There have been three Text Retrieval Conferences (TREC) organized by the National Institute of Standards and Technology (NIST) over the last three years which have compared retrieval results on fairly large databases (at least 1 gigabyte). The queries (called topics), relevance judgements and databases were all provided by NIST. The main goal of the tests was to compare various retrieval algorithms using various measures of retrieval effectiveness. When Tague-Sutcliffe (in press) performed an analysis of variance on the average precision there is a large group of systems at the top of the ranking which are not significantly different. In addition the queries contribute more to the mean square than the systems. To gather further insight into the results, this research investigates the variation in query properties as a partial explanation for the variation in retrieval scores. For each topic statement for the queries, the length (number of content words), length of various parts and total number of relevant documents are correlated with the average precision.
There is a long tradition of information retrieval systems testing using experimental designs dating back to the Cranfield experiments (Cleverdon 1962). The primary purpose of these tests was to show either which indexing methods or which retrieval methods perform the best. The results have usually not been conclusive because of the great number of variables involved and the difficulty of constructing a useful measurement of retrieval effectiveness. Until recently, almost all these retrieval tests were done with relatively small document collections ranging from several hundred to tens of thousands. This still falls short of operational systems with millions of documents. Some notable exceptions are the Blair and Maron (1985) tests and the Medlars tests reported by Lancaster (1968).

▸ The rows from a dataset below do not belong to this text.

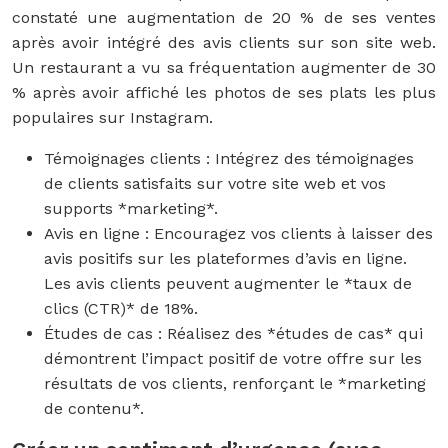
constaté une augmentation de 20 % de ses ventes
après avoir intégré des avis clients sur son site web.
Un restaurant a vu sa fréquentation augmenter de 30
% après avoir affiché les photos de ses plats les plus
populaires sur Instagram.
Témoignages clients : Intégrez des témoignages
de clients satisfaits sur votre site web et vos
supports *marketing*.
Avis en ligne : Encouragez vos clients à laisser des
avis positifs sur les plateformes d’avis en ligne.
Les avis clients peuvent augmenter le *taux de
clics (CTR)* de 18%.
Études de cas : Réalisez des *études de cas* qui
démontrent l’impact positif de votre offre sur les
résultats de vos clients, renforçant le *marketing
de contenu*.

To extend retrieval evaluation to larger databases and to a larger number of systems a series of Text Retrieval Conferences (TREC) have been conducted by the United States National Institute of Standards and Technology (NIST) and sponsored by the Advanced Research Projects Agency (ARPA). The first TREC was held in 1992 with 24 participants which is summarized by Harman (1993). The second TREC was held in 1993 (Harman 1994) and the third in 1994. Each of the tests had two different tasks: a routing or filtering operation against new data and an ad-hoc query operation against archival data. For TREC-3 the participants received three gigabytes of data for training the routing algorithms against fifty queries. For the test the routing queries were tested against one gigabyte of new data. For the ad-hoc test there were fifty ad-hoc queries to be tested against two gigabytes of archival data. The TREC-3 data includes evaluations of 42 runs (some participants used more than one method) against the fifty ad-hoc topics and fifty routing topics. The documents used are generally text of some type such as newspaper articles.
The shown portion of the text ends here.